Après avoir suivi les cours d’une école de mode à Paris, Thalia Besson se met à courir les castings, refusant d’activer les pistons familiaux. Celle qui parle anglais couramment (elle a vécu à Los Angeles de ses 13 à 18 ans avec son père et sa mère, la productrice Virginie Besson-Silla) décroche un petit rôle dans Dangerous Waters (2023), de John Barr. « Il y avait Ray Liotta, qui est décédé durant le tournage en République dominicaine. Je n’oublierai jamais. » Mais c’est cette année que tout semble s’accélérer pour la comédienne, grâce à son rôle dans la quatrième saison de la série à succès Emily in Paris (actuellement sur Netflix).
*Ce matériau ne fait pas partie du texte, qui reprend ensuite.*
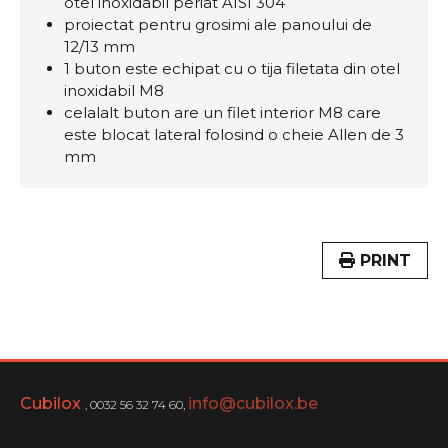
otel inoxidabil periat AISI 304
proiectat pentru grosimi ale panoului de
12/13 mm
1 buton este echipat cu o tija filetata din otel
inoxidabil M8
celalalt buton are un filet interior M8 care
este blocat lateral folosind o cheie Allen de 3
mm
PRINT
Cubilox
info@cubilox.be
, 0032 56 32 74 60,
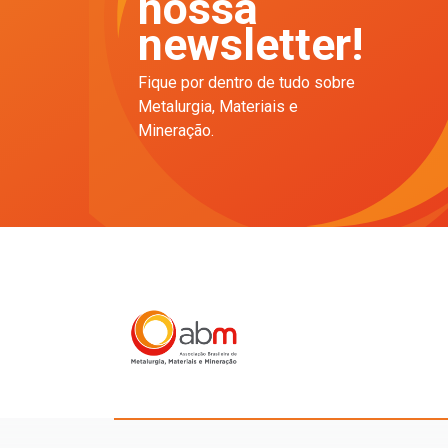
nossa
newsletter!
Fique por dentro de tudo sobre
Metalurgia, Materiais e
Mineração.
Elle y interprète Geneviève, la belle-fille de Sylvie Grateau (Philippine Leroy-Beaulieu), tout juste arrivée de New York pour bâtir sa carrière à Paris et qui pourrait bien jouer les trouble-fêtes entre Gabriel (Lucas Bravo) et Emily (Lily Collins). « J’ai passé des essais, filmé les scènes qu’on m’avait demandé de jouer. J’ai été retenue et le courant est passé immédiatement avec Darren Star, le showrunner. » Elle prend beaucoup de plaisir à incarner une ambitieuse pas vraiment gentille qui tente de trouver sa place. « C’est intéressant de jouer une méchante : parce que la psychologie de ce genre de personnages est plus complexe et que c’est amusant d’incarner quelqu’un qui ne vous ressemble pas. »
« C’est intéressant de jouer une méchante ; la psychologie de ce genre de personnages est plus complexe »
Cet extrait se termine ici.